◆ WHAT IS EXPECTED: Would you repeat the listing below exactly, with no pictures in it?

◆ GIVEN RECORDS:

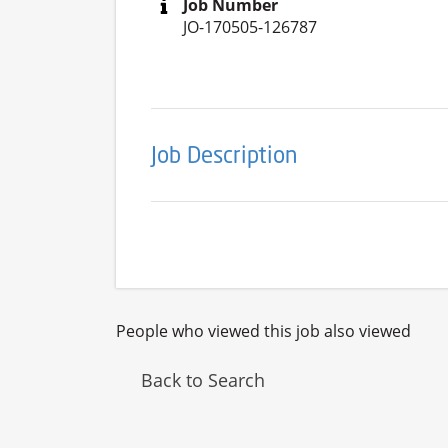
Job Number
JO-170505-126787
Job Description
People who viewed this job also viewed
Back to Search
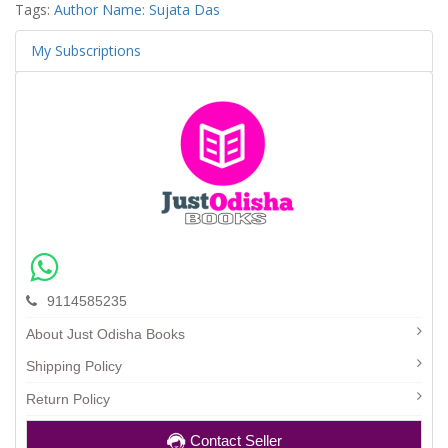
Tags:
Author Name: Sujata Das
My Subscriptions
9114585235
About Just Odisha Books
Shipping Policy
Return Policy
Contact Seller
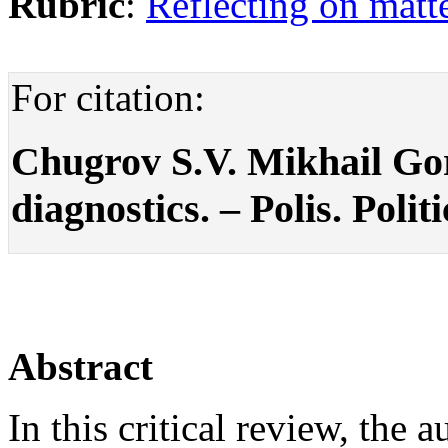
Rubric
:
Reflecting on matte
For citation:
Chugrov S.V. Mikhail Gor
diagnostics. – Polis. Polit
Abstract
In this critical review, th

◆ PROBLEM SOLUTION:
Job Number
JO-170505-126787
Job Description
People who viewed this job also viewed
Back to Search
Tags:
Author Name: Sujata Das
My Subscriptions
9114585235
About Just Odisha Books
Shipping Policy
Return Policy
Contact Seller
Rubric
:
Reflecting on matte
For citation:
Chugrov S.V. Mikhail Gor
diagnostics. – Polis. Polit
Abstract
In this critical review, th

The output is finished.